Pecci Center, an Italian-style querelle. And the loser is the museum


A comment on the affair that has been holding court in the contemporary art world these days: the dismissal of Cristiana Perrella, director of the Pecci Center in Prato, whose appointment was revoked by the board of directors last Friday.

The emotional charge that has been investing the Luigi Pecci Center for Contemporary Art in Prato these days, and still is, carries a mellifluous polarity, as it belatedly refers to the fate of a museum complex ripe (or burdened?) with a good thirty years of activity. Fact: On the evening of Friday, Oct. 8, with the lights practically already off, the board of directors of the Foundation for Contemporary Arts in Tuscany delivered to the press a concise and unequivocal communiqué, the fulcrum of whose discussion can be read in the peremptory revocation of Dr. Cristiana Perrella as general director.

The timing and mode in no way elegant, contemplating the version and the consequent reaction of the, by now, ex-director, aimed at taking legal action, is echoed by the president’s position on the linearity of what was already planned in February 2021, at the time of the renewal, and the invitation to respect the commitment made to hand in her resignation with a six-month notice. These disagreements have triggered a case, admittedly not the first one referable to the Pecci Center and, a widespread opinion not only among locals, probably not even the last. Most likely.

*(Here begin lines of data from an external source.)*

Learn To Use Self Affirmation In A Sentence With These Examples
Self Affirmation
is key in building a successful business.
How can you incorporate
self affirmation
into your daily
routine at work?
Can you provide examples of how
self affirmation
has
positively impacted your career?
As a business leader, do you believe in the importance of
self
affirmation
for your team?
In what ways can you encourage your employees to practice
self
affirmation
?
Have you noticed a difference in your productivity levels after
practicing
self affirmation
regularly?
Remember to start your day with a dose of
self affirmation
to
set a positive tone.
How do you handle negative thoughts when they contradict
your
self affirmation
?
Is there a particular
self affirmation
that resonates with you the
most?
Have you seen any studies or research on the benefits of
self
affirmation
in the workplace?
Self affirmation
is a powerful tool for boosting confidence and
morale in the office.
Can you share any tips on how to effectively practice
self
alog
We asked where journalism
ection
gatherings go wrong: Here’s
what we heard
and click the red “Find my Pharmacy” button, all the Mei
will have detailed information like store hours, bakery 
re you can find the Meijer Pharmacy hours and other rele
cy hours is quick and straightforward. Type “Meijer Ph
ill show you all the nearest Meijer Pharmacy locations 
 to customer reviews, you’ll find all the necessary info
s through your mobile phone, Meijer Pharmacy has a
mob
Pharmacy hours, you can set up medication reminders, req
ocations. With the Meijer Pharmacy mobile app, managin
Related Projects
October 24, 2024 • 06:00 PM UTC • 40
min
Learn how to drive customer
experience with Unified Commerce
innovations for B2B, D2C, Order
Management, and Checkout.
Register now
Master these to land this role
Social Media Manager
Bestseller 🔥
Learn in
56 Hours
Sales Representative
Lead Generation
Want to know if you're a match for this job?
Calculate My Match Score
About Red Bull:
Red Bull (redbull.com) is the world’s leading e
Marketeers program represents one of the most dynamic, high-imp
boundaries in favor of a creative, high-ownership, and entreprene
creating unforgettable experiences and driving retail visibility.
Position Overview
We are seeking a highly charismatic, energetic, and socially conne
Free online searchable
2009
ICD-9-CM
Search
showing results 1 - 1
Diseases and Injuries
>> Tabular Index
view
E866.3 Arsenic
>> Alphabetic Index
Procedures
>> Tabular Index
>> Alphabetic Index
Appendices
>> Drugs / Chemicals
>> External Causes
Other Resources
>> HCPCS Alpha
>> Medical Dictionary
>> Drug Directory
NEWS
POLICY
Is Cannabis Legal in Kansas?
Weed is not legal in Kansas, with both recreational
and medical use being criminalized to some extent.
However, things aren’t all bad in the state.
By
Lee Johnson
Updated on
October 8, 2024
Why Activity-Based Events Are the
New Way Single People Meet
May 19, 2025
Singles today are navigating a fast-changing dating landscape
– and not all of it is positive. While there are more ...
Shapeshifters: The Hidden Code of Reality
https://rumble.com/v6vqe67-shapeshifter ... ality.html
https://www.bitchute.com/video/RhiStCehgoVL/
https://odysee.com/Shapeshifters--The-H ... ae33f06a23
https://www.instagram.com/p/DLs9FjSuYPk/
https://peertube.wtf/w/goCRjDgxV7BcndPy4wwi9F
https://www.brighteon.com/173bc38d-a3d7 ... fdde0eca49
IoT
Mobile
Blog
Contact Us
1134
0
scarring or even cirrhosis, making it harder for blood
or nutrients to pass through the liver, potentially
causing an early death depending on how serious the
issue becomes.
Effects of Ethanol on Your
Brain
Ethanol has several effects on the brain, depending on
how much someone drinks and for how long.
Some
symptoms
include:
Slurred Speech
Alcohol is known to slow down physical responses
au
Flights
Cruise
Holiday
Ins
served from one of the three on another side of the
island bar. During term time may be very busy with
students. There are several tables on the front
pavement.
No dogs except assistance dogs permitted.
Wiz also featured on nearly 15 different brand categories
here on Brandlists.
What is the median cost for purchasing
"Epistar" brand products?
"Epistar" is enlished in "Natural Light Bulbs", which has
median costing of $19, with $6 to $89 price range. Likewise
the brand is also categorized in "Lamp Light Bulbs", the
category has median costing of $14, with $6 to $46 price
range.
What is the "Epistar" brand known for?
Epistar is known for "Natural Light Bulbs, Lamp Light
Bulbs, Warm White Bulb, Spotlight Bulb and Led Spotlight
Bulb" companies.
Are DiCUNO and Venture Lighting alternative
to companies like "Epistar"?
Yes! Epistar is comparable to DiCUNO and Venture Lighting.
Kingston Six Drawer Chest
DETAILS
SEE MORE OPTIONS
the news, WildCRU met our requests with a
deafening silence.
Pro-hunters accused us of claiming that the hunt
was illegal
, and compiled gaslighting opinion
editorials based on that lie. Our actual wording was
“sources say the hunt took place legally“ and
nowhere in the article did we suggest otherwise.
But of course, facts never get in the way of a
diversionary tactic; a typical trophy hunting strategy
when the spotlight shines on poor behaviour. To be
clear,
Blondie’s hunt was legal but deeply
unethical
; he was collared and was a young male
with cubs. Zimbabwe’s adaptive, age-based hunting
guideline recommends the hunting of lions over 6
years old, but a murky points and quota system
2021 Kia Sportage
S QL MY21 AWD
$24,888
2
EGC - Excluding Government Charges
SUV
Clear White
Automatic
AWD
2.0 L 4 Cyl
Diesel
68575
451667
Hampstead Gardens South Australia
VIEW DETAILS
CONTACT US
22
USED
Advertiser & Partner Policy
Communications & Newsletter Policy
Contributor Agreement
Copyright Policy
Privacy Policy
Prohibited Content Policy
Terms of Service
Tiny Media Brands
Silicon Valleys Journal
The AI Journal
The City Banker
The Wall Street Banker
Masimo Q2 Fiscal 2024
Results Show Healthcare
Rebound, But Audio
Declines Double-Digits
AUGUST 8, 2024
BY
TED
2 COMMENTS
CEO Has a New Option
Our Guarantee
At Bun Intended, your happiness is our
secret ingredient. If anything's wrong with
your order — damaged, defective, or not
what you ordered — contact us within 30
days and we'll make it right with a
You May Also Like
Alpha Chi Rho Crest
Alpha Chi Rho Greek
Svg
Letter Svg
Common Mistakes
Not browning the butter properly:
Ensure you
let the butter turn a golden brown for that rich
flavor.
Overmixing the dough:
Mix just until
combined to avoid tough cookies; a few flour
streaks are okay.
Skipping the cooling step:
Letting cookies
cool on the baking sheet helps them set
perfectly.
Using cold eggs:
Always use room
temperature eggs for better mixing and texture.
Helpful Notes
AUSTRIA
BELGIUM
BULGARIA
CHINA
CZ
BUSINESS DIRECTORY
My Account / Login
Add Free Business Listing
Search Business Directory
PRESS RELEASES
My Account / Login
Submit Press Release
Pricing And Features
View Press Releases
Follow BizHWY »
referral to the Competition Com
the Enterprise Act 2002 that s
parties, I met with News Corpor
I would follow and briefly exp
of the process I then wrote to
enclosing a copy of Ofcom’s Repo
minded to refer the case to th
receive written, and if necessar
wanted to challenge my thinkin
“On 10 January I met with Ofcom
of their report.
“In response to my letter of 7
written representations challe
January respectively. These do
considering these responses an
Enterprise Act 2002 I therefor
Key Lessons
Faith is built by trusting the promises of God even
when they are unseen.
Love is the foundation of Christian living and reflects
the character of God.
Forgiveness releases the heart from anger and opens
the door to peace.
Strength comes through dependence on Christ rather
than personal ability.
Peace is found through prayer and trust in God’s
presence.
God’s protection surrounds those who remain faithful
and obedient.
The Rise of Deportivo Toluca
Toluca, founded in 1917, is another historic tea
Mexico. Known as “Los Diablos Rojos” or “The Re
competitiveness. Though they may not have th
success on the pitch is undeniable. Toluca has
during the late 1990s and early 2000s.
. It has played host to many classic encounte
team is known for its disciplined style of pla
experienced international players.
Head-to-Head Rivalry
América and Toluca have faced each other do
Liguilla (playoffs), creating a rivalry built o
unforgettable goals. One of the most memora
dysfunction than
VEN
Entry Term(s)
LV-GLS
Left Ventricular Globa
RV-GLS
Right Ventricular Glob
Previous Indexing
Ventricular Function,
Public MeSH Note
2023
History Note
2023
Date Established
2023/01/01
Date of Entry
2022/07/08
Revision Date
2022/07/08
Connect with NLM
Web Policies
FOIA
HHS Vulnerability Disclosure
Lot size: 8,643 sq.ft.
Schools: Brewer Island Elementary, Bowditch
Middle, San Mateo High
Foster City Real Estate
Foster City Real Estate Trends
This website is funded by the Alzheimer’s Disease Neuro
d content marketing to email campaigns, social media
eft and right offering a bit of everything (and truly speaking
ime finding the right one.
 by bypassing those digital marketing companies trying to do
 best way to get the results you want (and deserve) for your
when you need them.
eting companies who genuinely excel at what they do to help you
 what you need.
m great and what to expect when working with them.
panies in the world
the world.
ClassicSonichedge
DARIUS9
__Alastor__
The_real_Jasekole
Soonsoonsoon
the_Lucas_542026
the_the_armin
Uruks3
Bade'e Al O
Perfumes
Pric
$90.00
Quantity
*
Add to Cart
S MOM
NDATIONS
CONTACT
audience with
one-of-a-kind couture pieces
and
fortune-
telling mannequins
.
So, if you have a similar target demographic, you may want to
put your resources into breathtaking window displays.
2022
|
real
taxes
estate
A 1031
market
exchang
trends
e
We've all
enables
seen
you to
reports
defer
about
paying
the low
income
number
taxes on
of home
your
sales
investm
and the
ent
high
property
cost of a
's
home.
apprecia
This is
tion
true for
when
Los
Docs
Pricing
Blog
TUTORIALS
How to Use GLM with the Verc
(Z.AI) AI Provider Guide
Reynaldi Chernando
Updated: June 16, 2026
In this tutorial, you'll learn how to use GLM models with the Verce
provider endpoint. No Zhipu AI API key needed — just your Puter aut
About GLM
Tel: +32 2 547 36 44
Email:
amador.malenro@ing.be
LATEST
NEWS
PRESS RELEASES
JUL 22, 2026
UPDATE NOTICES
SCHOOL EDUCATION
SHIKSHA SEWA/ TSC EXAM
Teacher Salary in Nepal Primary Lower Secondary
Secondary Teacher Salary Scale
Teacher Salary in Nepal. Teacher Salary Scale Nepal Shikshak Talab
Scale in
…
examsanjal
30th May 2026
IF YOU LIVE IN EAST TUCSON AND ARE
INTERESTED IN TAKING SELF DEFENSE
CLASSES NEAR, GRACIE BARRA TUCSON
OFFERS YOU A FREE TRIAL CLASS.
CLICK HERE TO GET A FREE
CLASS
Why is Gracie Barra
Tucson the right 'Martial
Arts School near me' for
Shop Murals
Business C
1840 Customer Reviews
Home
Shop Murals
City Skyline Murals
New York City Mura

Il Centro Pecci di Prato. Foto di Fernando Guerra - FG + SG Fotografia de Arquitectura
The Pecci Center in Prato. Photo by Fernando Guerra - FG + SG Fotografia de Arquitectura
Cristiana Perrella
Cristiana Perrella

Cristiana Perrella (Roman, class of ’65), curator and art critic, took over from Fabio Cavallucci in February 2018, immediately receiving a hot inheritance, given the upcoming anniversary of the museum’s 30th anniversary (in thecontemporary sphere it is a milestone shared only with Castello di Rivoli) but especially noting the hermetic administrative closure to increased funding for the Center, stabilized on about three million euros a year. The arrival of Lorenzo Bini Smaghi, the banker behind Palazzo Strozzi’s programmatic exhibition “turnaround,” to the presidency of the Prato complex in 2019 further confirmed the need to give Pecci an autonomous direction financially, first and foremost by optimizing admissions: in essence, more exhibitions that act as tourist attractors and fewer sought-after offerings. It might have been interesting to elevate the dialogical clash between the passionate management devoted to content and the virtuous presidency inclined to the popular as a metaphor, but the reality is quite different. Between the board and Perrella there has never been conflict, in the sense that there has never been reciprocity. No fight, no dialogue, no exchange. The “agreement” between the parties referred to in these hours (first admitted, then denied, then retracted by the Roman curator), on the side of the three-year renewal that took place last February, presuming an early termination of the contract, in its dual interpretation shows how much each was rowing in its own direction, ferrying the Pecci Center to an identity drift. Nihil sub sole novum.

Without wishing to go into the merits of the contents, which are moreover vitiated by a densely critical period for cultural institutions, the direction taken in recent years by the Center seriously sins in its lack of communication, both with the outside and with the inside, painting an unflattering scenario and turning Maurice Nio’s ring structure into an eternal battleground. Few certainties at the moment, other than the announcement, concurrent with Perrella’s farewell, of new leadership by mid-December. Whether it will be a figure with previous positions at institutions devoted to contemporary culture or a stakeholder manager is yet to be seen: the only sensible appeal, indeed previously made but falling miserably on deaf ears, deals with the upgrading of spaces devoted to bibliographic consultation, which are shamefully small and scarcely inhabited. A library with 60,000 browsable items, recently enriched by the donation of the archive of the late Lara Vinca-Masini, certainly deserves more active attendance.